## Problem requirements
From the data, copy out every line in which the word "Request" appears.

[Dataset items]
----

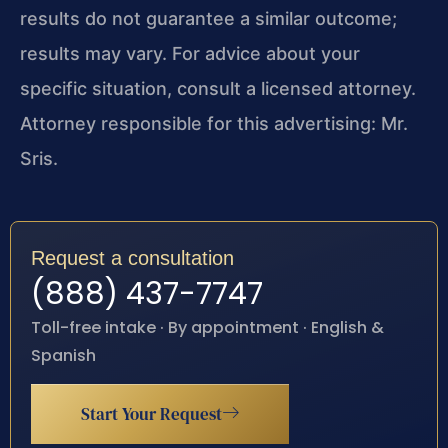
results do not guarantee a similar outcome;
results may vary. For advice about your
specific situation, consult a licensed attorney.
Attorney responsible for this advertising: Mr.
Sris.
Request a consultation
(888) 437-7747
Toll-free intake · By appointment · English &
Spanish
Start Your Request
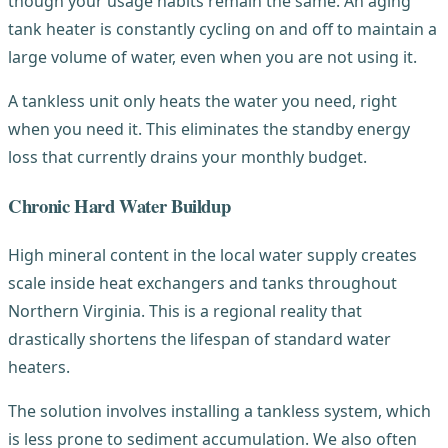
though your usage habits remain the same. An aging
tank heater is constantly cycling on and off to maintain a
large volume of water, even when you are not using it.
A tankless unit only heats the water you need, right
when you need it. This eliminates the standby energy
loss that currently drains your monthly budget.
Chronic Hard Water Buildup
High mineral content in the local water supply creates
scale inside heat exchangers and tanks throughout
Northern Virginia. This is a regional reality that
drastically shortens the lifespan of standard water
heaters.
The solution involves installing a tankless system, which
is less prone to sediment accumulation. We also often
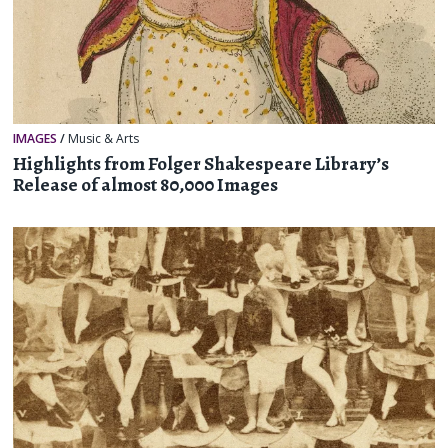
IMAGES
/
Music & Arts
Highlights from Folger Shakespeare Library’s
Release of almost 80,000 Images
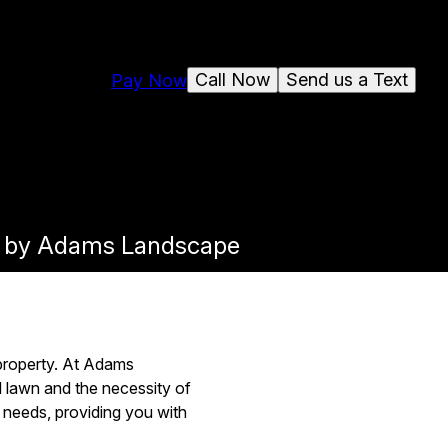
Call Now
Send us a Text
Pay Now
s by Adams Landscape
 property. At Adams
lawn and the necessity of
 needs, providing you with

----

## Exercise answer
Request a consultation
Start Your Request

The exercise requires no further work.